Re: Memory-Bounded Hash Aggregation - Mailing list pgsql-hackers

From Tomas Vondra
Subject Re: Memory-Bounded Hash Aggregation
Date
Msg-id 20191214173225.3kzsbncr6brpxdll@development
Whole thread Raw
In response to Re: Memory-Bounded Hash Aggregation  (Jeff Davis <pgsql@j-davis.com>)
Responses Re: Memory-Bounded Hash Aggregation
Re: Memory-Bounded Hash Aggregation
Re: Memory-Bounded Hash Aggregation
List pgsql-hackers
On Wed, Nov 27, 2019 at 02:58:04PM -0800, Jeff Davis wrote:
>On Wed, 2019-08-28 at 12:52 -0700, Taylor Vesely wrote:
>> Right now the patch always initializes 32 spill partitions. Have you
>> given
>> any thought into how to intelligently pick an optimal number of
>> partitions yet?
>
>Attached a new patch that addresses this.
>
>1. Divide hash table memory used by the number of groups in the hash
>table to get the average memory used per group.
>2. Multiply by the number of groups spilled -- which I pessimistically
>estimate as the number of tuples spilled -- to get the total amount of
>memory that we'd like to have to process all spilled tuples at once.
>3. Divide the desired amount of memory by work_mem to get the number of
>partitions we'd like to have such that each partition can be processed
>in work_mem without spilling.
>4. Apply a few sanity checks, fudge factors, and limits.
>
>Using this runtime information should be substantially better than
>using estimates and projections.
>
>Additionally, I removed some branches from the common path. I think I
>still have more work to do there.
>
>I also rebased of course, and fixed a few other things.
>

I've done a bit more testing on this, after resolving a couple of minor
conflicts due to recent commits (rebased version attached).

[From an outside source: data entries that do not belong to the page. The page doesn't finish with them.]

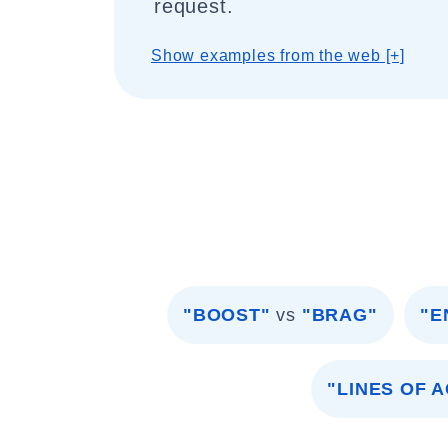
request.
Show examples from the web [+]
"BOOST"
vs
"BRAG"
"E
"LINES OF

In particular, I've made a comparison with different dataset sizes,
group sizes, GUC settings etc. The script and results from two different
machines are available here:

   * https://bitbucket.org/tvondra/hashagg-tests/src/master/

The script essentially runs a simple grouping query with different
number of rows, groups, work_mem and parallelism settings. There's
nothing particularly magical about it.

I did run it both on master and patched code, allowing us to compare
results and assess impact of the patch. Overall, the changes are
expected and either neutral or beneficial, i.e. the timing are the same
or faster.

The number of cases that regressed is fairly small, but sometimes the
regressions are annoyingly large - up to 2x in some cases. Consider for
example this trivial example with 100M rows:

     CREATE TABLE t AS
     SELECT (100000000 * random())::int AS a
       FROM generate_series(1,100000000) s(i);

On the master, the plan with default work_mem (i.e. 4MB) and

     SET max_parallel_workers_per_gather = 8;
     
looks like this:

EXPLAIN SELECT * FROM (SELECT a, count(*) FROM t GROUP BY a OFFSET 1000000000) foo;

                                              QUERY PLAN
----------------------------------------------------------------------------------------------------
  Limit  (cost=16037474.49..16037474.49 rows=1 width=12)
    ->  Finalize GroupAggregate  (cost=2383745.73..16037474.49 rows=60001208 width=12)
          Group Key: t.a
          ->  Gather Merge  (cost=2383745.73..14937462.25 rows=100000032 width=12)
                Workers Planned: 8
                ->  Partial GroupAggregate  (cost=2382745.59..2601495.66 rows=12500004 width=12)
                      Group Key: t.a
                      ->  Sort  (cost=2382745.59..2413995.60 rows=12500004 width=4)
                            Sort Key: t.a
                            ->  Parallel Seq Scan on t  (cost=0.00..567478.04 rows=12500004 width=4)
(10 rows)

Which kinda makes sense - we can't do hash aggregate, because there are
100M distinct values, and that won't fit into 4MB of memory (and the
planner knows about that).

And it completes in about 108381 ms, give or take. With the patch, the
plan changes like this:


EXPLAIN SELECT * FROM (SELECT a, count(*) FROM t GROUP BY a OFFSET 1000000000) foo;

                                 QUERY PLAN
---------------------------------------------------------------------------
  Limit  (cost=2371037.74..2371037.74 rows=1 width=12)
    ->  HashAggregate  (cost=1942478.48..2371037.74 rows=42855926 width=12)
          Group Key: t.a
          ->  Seq Scan on t  (cost=0.00..1442478.32 rows=100000032 width=4)
(4 rows)

i.e. it's way cheaper than the master plan, it's not parallel, but when
executed it takes much longer (about 147442 ms). After forcing a
parallel query (by setting parallel_setup_cost = 0) the plan changes to
a parallel one, but without a partial aggregate, but it's even slower.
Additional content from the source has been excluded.